Ada uang, si nona pun menurut. Nona mana saja akan menurut.

“Bantuan apa yang kau minta dari ku?” tanya Suma Sun. Begitu dingin.

“Kau yakin dengan pedangmu?”

“Tidak” jawab Suma Sun. Lanjutanya,

“Tapi aku yakin dengan diriku”

“Baiklah. Kau yakin menang melawan siapapun?” tanya Cio San lagi.

“Jika mereka punya nama”

“Baiklah. Aku percaya kepadamu, karena itu aku datang. Aku belum bisa memberitahukan siapa namanya.
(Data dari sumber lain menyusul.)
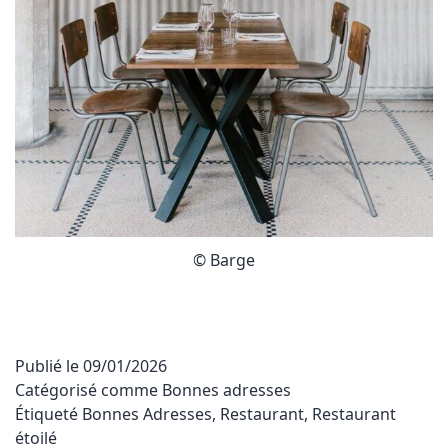
© Barge
Publié le
09/01/2026
Catégorisé comme
Bonnes adresses
Étiqueté
Bonnes Adresses
,
Restaurant
,
Restaurant
étoilé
Tapi orang-orang yang kita akan hadapi sungguh banyak”

“Siapa lagi yang kau ajak?”

“Beng Liong” kata Cio San.

“Itu sudah cukup” kata Suma Sun.

“Aku terpaksa memintamu berangkat sekarang” kata Cio San

“Kemana?” tanya Suma Sun.

“Tolong kau cari Cukat Tong dan beberapa orang anak buahku”

“Itu saja?”

“Itu saja”

“Dan setelah itu hutangku lunas?”
“Kau tidak pernah berhutang kepadaku” jelas Cio San.

Sum Sun hanya mengangguk. Lalu ia berdiri dan menenteng pedangnya.

Ia keluar ruangan itu dengan tenang. Langkahnya halus bagaikan anak perempuan yang sedang dipingit. Ia tidak bertanya kemana harus pergi. Kemana harus mencari. Sikapnya seperti Cukat Tong yang saat itu dimintai tolong oleh Cio San untuk mencari contoh racun.

Sejak kecil ia sudah hidup di alam bebas sendirian. Mencari makan dan bertahan hidup sendirian. Hidup di dalam alam yang ganas. Berburu telah dilakukannya sejak kecil. Apalagi hanya mencari jejak manusia.

Serigala.

Melihat Suma Sun, Cio San teringat dengan serigala.

Begitu Suma Sun keluar, Cin Cin masuk.

“Tuan butuh apa? Bisa ku bantu?”

“Kemarilah”

Nona itu datang dan duduk di pangkuan Cio San.

“Katakan pada tuanmu untuk segera menghubungiku, dan tanyakan apa maunya”

Belum sempat nona itu berkata apapun, Cio San sudah menendangnya keluar jendela.  Kebetulan jendela itu memang terbuka, dan tendangan Cio San bukan tendangan mematikan. Si Nona itu tidak terluka sedikit pun.

“Kenapa perempuan senang sekali berfikir kalau semua lelaki di dunia ini sudah pikun seluruhnya?” tanya Cio San dalam hati sambil geleng-geleng kepala.